Робби начала смотреть блокнот с конца, пролистала пустые странички, задержалась на двух восклицательных знаках, улыбнулась сквозь слезы.
– Да, уж я знаю: с того момента, как отец нашел динозавра, и вплоть до смерти он был счастливейшим человеком на свете, это точно.
Она медленно закрыла блокнот, посмотрела в окно на залитый солнцем техасский пейзаж и медленно заговорила:
– Мама ушла от нас, когда мне было четыре года. Да и можно ли ее винить – каково быть женой человека, который таскает ее и ребенка по всему Западу, от Монтаны до Техаса, останавливаясь по пути в каждом штате? Он всегда искал нечто грандиозное. Когда я выросла, отец захотел, чтобы я ездила с ним, чтобы мы стали командой, но... Мне ничего этого было не надо. Я не желала разбивать палатки в пустыне и рыскать вокруг в поисках окаменелостей.

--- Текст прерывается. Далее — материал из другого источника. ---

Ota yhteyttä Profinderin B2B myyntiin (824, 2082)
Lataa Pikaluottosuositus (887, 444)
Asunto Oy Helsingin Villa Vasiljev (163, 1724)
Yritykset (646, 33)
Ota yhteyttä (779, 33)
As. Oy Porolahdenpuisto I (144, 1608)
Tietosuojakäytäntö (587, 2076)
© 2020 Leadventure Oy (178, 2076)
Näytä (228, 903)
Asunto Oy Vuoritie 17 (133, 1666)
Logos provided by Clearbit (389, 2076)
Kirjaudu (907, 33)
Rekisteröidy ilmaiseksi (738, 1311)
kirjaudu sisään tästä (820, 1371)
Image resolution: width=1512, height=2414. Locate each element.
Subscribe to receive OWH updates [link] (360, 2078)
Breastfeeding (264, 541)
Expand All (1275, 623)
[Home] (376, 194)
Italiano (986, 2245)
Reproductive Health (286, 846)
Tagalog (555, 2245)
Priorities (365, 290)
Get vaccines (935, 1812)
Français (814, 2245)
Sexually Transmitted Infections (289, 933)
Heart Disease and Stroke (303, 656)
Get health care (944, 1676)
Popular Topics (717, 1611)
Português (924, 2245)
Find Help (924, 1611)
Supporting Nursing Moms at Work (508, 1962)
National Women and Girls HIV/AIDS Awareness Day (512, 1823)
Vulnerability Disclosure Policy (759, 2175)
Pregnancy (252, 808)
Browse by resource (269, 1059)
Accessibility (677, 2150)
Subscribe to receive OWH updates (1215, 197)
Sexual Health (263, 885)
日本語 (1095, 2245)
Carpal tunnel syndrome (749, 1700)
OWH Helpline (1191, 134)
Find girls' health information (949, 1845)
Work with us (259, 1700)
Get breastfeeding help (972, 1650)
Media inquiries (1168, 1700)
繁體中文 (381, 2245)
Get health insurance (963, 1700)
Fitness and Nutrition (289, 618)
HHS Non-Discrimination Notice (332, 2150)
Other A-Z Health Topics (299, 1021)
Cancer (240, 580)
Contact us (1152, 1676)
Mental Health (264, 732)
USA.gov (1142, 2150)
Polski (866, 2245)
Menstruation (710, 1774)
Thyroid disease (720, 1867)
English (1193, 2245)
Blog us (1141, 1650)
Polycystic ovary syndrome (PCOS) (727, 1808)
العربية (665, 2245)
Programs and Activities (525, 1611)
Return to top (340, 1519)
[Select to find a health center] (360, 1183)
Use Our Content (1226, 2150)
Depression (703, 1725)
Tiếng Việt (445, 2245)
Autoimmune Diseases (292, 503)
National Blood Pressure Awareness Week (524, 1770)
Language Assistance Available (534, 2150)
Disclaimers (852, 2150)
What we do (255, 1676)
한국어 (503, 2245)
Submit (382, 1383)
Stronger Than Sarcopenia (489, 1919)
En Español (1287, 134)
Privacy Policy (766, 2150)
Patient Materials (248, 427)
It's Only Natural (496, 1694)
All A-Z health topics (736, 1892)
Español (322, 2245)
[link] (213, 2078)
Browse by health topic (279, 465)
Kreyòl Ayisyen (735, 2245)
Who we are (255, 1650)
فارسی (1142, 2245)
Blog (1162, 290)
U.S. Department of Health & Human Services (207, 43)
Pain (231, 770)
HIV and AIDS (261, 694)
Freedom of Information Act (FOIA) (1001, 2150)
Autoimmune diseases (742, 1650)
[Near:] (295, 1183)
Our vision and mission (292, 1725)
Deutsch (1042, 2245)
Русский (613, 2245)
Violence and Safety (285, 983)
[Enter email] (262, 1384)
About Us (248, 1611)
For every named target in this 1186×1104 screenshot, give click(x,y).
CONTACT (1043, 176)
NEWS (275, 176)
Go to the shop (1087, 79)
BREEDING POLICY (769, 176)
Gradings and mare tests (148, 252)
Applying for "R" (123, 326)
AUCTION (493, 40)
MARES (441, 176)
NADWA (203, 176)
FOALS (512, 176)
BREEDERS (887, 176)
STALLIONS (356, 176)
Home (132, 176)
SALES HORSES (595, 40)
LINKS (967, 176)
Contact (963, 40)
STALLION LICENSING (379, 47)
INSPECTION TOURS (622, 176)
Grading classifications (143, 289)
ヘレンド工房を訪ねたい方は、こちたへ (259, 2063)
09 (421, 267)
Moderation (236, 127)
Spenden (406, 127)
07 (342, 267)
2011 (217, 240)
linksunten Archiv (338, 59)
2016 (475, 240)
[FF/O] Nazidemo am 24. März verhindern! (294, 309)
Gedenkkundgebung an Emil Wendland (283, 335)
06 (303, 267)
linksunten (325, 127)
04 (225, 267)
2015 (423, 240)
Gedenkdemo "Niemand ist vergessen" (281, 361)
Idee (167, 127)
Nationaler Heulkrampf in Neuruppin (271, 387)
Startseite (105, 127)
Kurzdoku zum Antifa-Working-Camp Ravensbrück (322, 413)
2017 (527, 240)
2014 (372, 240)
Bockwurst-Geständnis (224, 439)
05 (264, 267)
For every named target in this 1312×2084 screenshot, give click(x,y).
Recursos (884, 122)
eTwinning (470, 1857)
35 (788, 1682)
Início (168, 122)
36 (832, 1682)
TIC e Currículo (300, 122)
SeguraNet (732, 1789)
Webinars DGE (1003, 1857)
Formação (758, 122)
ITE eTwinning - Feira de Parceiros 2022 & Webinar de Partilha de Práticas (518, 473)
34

Я хотела лишь жить в одном месте и дружить с кем-нибудь не по полгода, а дольше. Я во всем винила динозавров. Я их терпеть не могла.
Она достала платок, снова промокнула глаза, сложила платок на коленях.
– Я не могла дождаться, когда же поступлю в колледж и уеду от отца. Мне приходилось самой зарабатывать на жизнь: у него никогда не было ни цента за душой. А год назад он объявился и сказал, что стоит на пороге самой грандиозной находки, динозавра, который затмит всех предыдущих, и что собирается найти его для меня. Я вспылила. Наговорила отцу лишнего, а теперь вот уже никогда не смогу взять свои слова обратно.
В комнате было очень светло и тихо. Салли обняла Робби.
– Мне ужасно хочется, чтоб отец сейчас был жив, – негромко добавила Робби и замолчала.
– Он писал вам письма, – сказал Том, доставая пачку. – Мы нашли их в жестянке, зарытой в песок совсем рядом с тем местом, где находится динозавр.
Робби дрожащими руками взяла пачку.
– Спасибо.
Салли сказала:
– Национальный музей устраивает торжественное открытие лаборатории, которую специально построили в Нью-Мексико для изучения динозавра. Они собираются дать динозавру имя. Хотите приехать? Мы с Томом собираемся.
– Ну... Не знаю.
– Думаю, вам нужно съездить. Динозавра хотят назвать в вашу честь.
Робби резко подняла голову:
– Что?
– Да-да, – сказала Салли, – сотрудники музея намеревались назвать динозавра в честь вашего отца, но Том их убедил, что мистер Уэзерс наверняка хотел дать динозавру имя Робби, ваше имя. Кроме того, это все равно самка тираннозавра рекс – говорят, они были крупнее и свирепее самцов.
Робби улыбнулась.
– Уж отец бы точно назвал динозавра моим именем, не важно, устроило бы меня это или нет.
– Ну и? – спросил Том. – Как, устраивает?
Наступило молчание, и наконец Робби улыбнулась:
– Да. Кажется, устраивает.
Хорнада-дель-Муэрто
Через четыре часа совсем стемнело. Она лежат в болоте, сжавшись, с полуприкрытыми глазами. Единственным источником света были огненные полосы, сверкавшие то тут, то там в кронах кипарисов. Болото наполнилось динозаврами и мелкими млекопитающими, они барахтались, бились, гребли, обезумев от страха, многие погибали и тонули.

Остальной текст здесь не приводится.